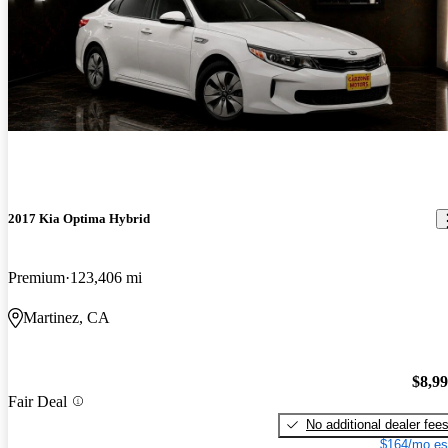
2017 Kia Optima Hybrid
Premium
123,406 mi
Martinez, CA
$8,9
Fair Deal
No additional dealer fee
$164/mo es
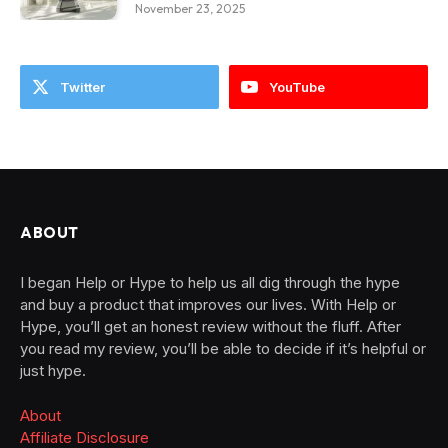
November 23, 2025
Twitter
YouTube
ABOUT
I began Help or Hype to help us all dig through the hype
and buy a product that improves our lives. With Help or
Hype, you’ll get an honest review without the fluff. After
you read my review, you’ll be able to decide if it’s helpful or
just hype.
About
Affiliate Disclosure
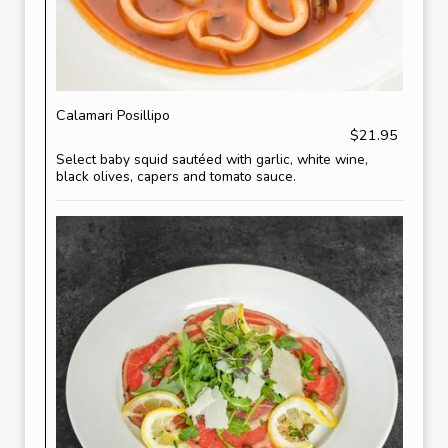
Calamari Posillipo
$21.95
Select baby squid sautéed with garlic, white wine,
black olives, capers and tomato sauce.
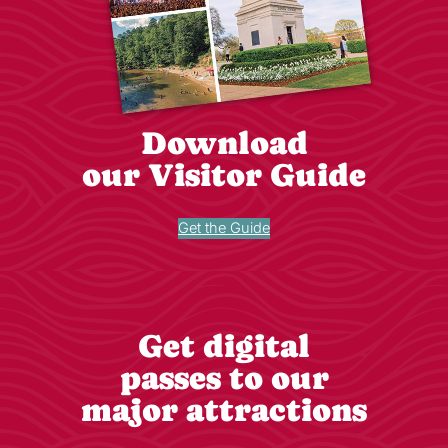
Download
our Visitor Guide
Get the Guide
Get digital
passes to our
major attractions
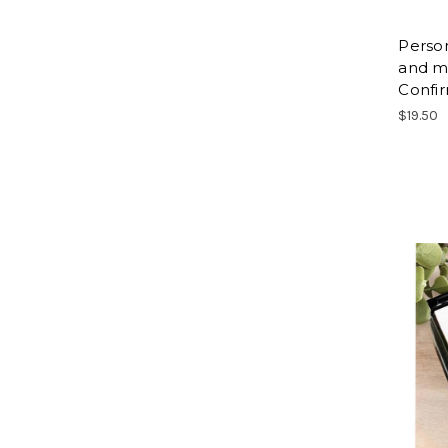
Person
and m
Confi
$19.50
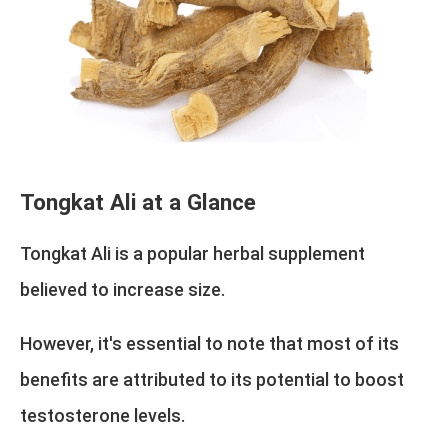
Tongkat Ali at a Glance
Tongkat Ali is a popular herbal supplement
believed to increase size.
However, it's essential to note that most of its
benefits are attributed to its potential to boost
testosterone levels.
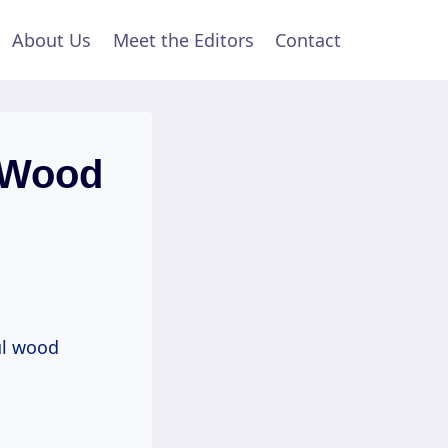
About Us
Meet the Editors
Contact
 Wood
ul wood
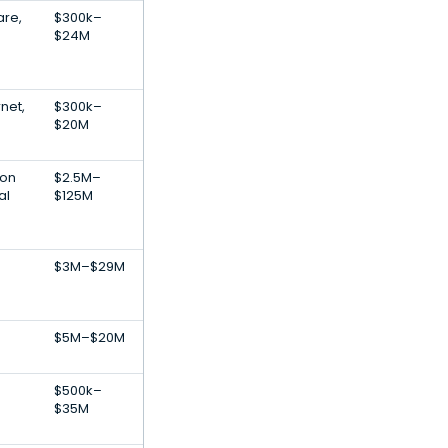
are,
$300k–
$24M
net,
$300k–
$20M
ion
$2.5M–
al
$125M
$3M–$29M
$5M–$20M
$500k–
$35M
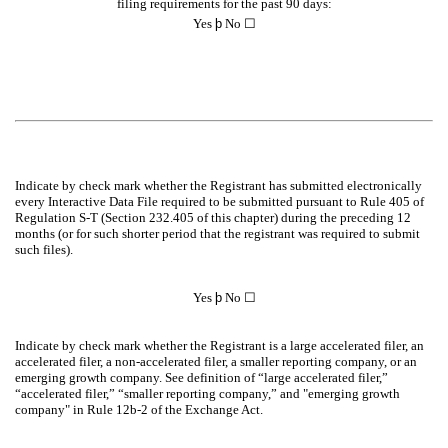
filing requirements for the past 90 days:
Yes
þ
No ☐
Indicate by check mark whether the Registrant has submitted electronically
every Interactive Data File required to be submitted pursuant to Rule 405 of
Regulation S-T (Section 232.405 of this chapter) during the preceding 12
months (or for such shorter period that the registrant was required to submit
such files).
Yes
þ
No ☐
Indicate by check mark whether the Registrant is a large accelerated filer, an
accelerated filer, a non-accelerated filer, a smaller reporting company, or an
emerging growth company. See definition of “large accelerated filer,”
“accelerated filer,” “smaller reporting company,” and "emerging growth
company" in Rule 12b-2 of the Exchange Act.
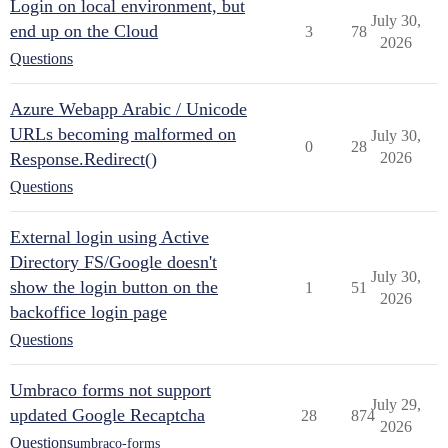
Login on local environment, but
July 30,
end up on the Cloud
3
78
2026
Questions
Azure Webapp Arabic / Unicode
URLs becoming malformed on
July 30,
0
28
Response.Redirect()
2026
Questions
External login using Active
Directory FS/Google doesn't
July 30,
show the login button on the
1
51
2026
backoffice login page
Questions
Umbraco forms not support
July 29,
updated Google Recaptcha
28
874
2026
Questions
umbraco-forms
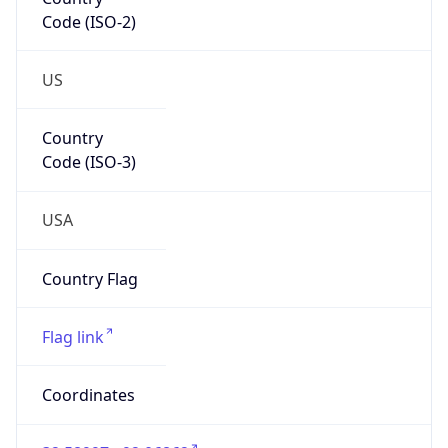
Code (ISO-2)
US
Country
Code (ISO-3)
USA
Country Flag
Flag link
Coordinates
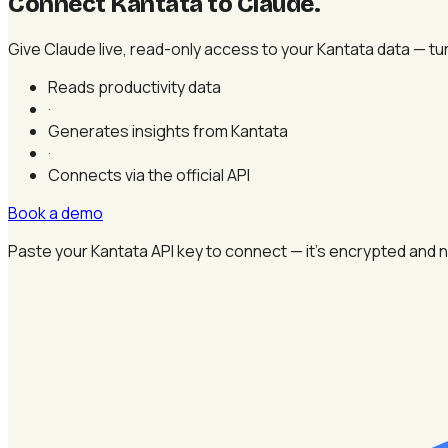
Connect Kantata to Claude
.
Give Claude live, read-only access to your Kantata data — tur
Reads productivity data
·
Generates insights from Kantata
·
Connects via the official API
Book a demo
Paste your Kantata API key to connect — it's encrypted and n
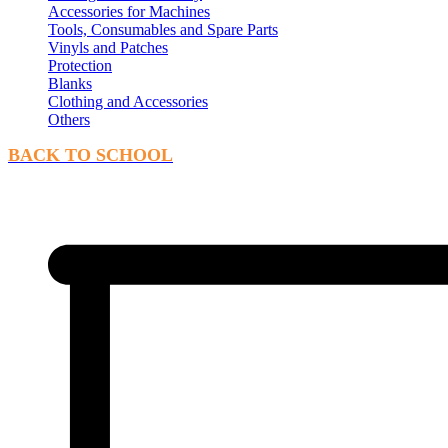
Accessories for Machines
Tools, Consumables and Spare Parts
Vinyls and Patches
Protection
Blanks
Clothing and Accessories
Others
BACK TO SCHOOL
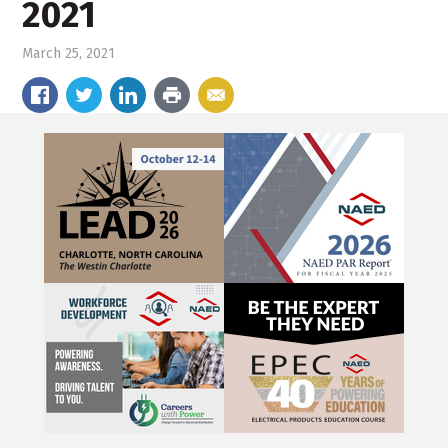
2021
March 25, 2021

● Assignment: Quote the entries above word for word. Leave the images out.

● Result:
2017 Kia Optima Hybrid
Premium
123,406 mi
Martinez, CA
$8,9
Fair Deal
No additional dealer fee
$164/mo es
November 23, 2025
Twitter
YouTube
ABOUT
I began Help or Hype to help us all dig through the hype
and buy a product that improves our lives. With Help or
Hype, you’ll get an honest review without the fluff. After
you read my review, you’ll be able to decide if it’s helpful or
just hype.
About
Affiliate Disclosure
Calamari Posillipo
$21.95
Select baby squid sautéed with garlic, white wine,
black olives, capers and tomato sauce.
Download
our Visitor Guide
Get the Guide
Get digital
passes to our
major attractions
Person
and m
Confi
$19.50
Tongkat Ali at a Glance
Tongkat Ali is a popular herbal supplement
believed to increase size.
However, it's essential to note that most of its
benefits are attributed to its potential to boost
testosterone levels.
About Us
Meet the Editors
Contact
 Wood
ul wood
are,
$300k–
$24M
net,
$300k–
$20M
ion
$2.5M–
al
$125M
$3M–$29M
$5M–$20M
$500k–
$35M
filing requirements for the past 90 days:
Yes
þ
No ☐
Indicate by check mark whether the Registrant has submitted electronically
every Interactive Data File required to be submitted pursuant to Rule 405 of
Regulation S-T (Section 232.405 of this chapter) during the preceding 12
months (or for such shorter period that the registrant was required to submit
such files).
Yes
þ
No ☐
Indicate by check mark whether the Registrant is a large accelerated filer, an
accelerated filer, a non-accelerated filer, a smaller reporting company, or an
emerging growth company. See definition of “large accelerated filer,”
“accelerated filer,” “smaller reporting company,” and "emerging growth
company" in Rule 12b-2 of the Exchange Act.
Login on local environment, but
July 30,
end up on the Cloud
3
78
2026
Questions
Azure Webapp Arabic / Unicode
URLs becoming malformed on
July 30,
0
28
Response.Redirect()
2026
Questions
External login using Active
Directory FS/Google doesn't
July 30,
show the login button on the
1
51
2026
backoffice login page
Questions
Umbraco forms not support
July 29,
updated Google Recaptcha
28
874
2026
Questions
umbraco-forms
Code (ISO-2)
US
Country
Code (ISO-3)
USA
Country Flag
Flag link
Coordinates
Connect Kantata to Claude
.
Give Claude live, read-only access to your Kantata data — tur
Reads productivity data
·
Generates insights from Kantata
·
Connects via the official API
Book a demo
Paste your Kantata API key to connect — it's encrypted and n
Accessories for Machines
Tools, Consumables and Spare Parts
Vinyls and Patches
Protection
Blanks
Clothing and Accessories
Others
BACK TO SCHOOL
2021
March 25, 2021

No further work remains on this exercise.